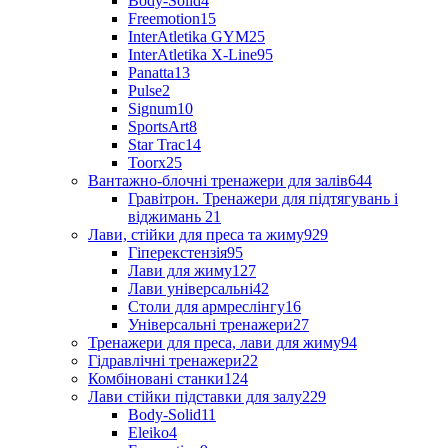
Body-Solid
4
Freemotion
15
InterAtletika GYM
25
InterAtletika X-Line
95
Panatta
13
Pulse
2
Signum
10
SportsArt
8
Star Trac
14
Toorx
25
Вантажно-блочні тренажери для залів
644
Гравітрон. Тренажери для підтягувань і
віджимань
21
Лави, стійки для преса та жиму
929
Гіперекстензія
95
Лави для жиму
127
Лави універсальні
42
Столи для армреслінгу
16
Універсальні тренажери
27
Тренажери для преса, лави для жиму
94
Гідравлічні тренажери
22
Комбіновані станки
124
Лави стійки підставки для залу
229
Body-Solid
11
Eleiko
4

.....

What you produce should repeat the data word for word while omitting all images.

ANSWER FOR THIS EXERCISE:
Body-Solid
4
Freemotion
15
InterAtletika GYM
25
InterAtletika X-Line
95
Panatta
13
Pulse
2
Signum
10
SportsArt
8
Star Trac
14
Toorx
25
Вантажно-блочні тренажери для залів
644
Гравітрон. Тренажери для підтягувань і
віджимань
21
Лави, стійки для преса та жиму
929
Гіперекстензія
95
Лави для жиму
127
Лави універсальні
42
Столи для армреслінгу
16
Універсальні тренажери
27
Тренажери для преса, лави для жиму
94
Гідравлічні тренажери
22
Комбіновані станки
124
Лави стійки підставки для залу
229
Body-Solid
11
Eleiko
4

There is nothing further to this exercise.